Modify the given class to output the series "010203040506..." where the length of the series must be 2n.

Implement the ZeroEvenOdd class:

• ZeroEvenOdd(int n): Initializes the object with the number n that represents the numbers that should be printed.
• void zero(printNumber): Calls printNumber to output one zero.
• void even(printNumber): Calls printNumber to output one even number.
• void odd(printNumber): Calls printNumber to output one odd number.

Example 1:

Input: n = 2
Output: "0102"

Explanation: There are three threads being fired asynchronously. One of them calls zero(), the other calls even(), and the last one calls odd().
"0102" is the correct output.

Example 2:

Input: n = 5
Output: "0102030405"

Constraints:

• 1 <= n <= 1000

Walk-through:

1. Define three semophores for zero(), even(), odd(). We initialize the semophore of zero() with priority 1 (sem_init(&sem_zero, 0, 1);), so we can always run sem_zero with higher priority.

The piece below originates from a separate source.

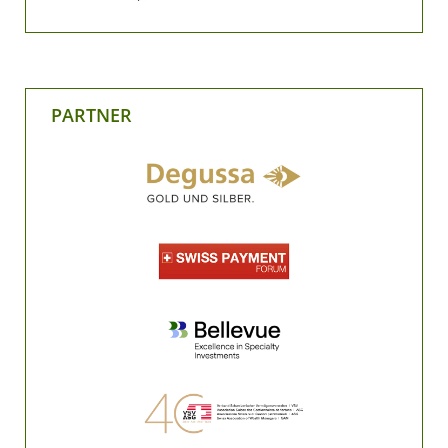
PARTNER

2. We start at i = 1, and each time it only increments by 1 in zero(). We identify if we should call odd() next or even() next by i, if i is odd, we unlock sem_odd to execute odd(), otherwise, we unlock sem_even for even().

3. odd() starts with i = 1, self-increment by 2 each time. So we can always printNumber() the odd number. After we print, we unlock sem_zero again to back to zero(). Same logic applies to even().

C++:

class ZeroEvenOdd {

private:
    int n;
    sem_t sem_zero;
    sem_t sem_even;
    sem_t sem_odd;

public:
    ZeroEvenOdd(int n) {
        this->n = n;
        sem_init(&sem_zero, 0, 1);   // Give priority to semophore_zero to start first
        sem_init(&sem_even, 0, 0);
        sem_init(&sem_odd, 0, 0);
    }

    // printNumber(x) outputs "x", where x is an integer.
    void zero(function<void(int)> printNumber) {
        for (int i = 1; i < n+1; i++) {
            // Wait to be unlocked
            sem_wait(&sem_zero);
            printNumber(0);
            // Identify to unlock odd or even base on i
            if (i % 2 == 1) {
                sem_post(&sem_odd);
            } else {
                sem_post(&sem_even);
            }
        }
    }

    void even(function<void(int)> printNumber) {
        for (int i = 2; i < n+1; i+=2) {
            sem_wait(&sem_even);    // Wait to be unlocked
            printNumber(i);
            sem_post(&sem_zero);    // Get back to zero()
        }
    }

    void odd(function<void(int)> printNumber) {
        for (int i = 1; i < n+1; i+=2) {
            sem_wait(&sem_odd);
            printNumber(i);
            sem_post(&sem_zero);
        }
    }
};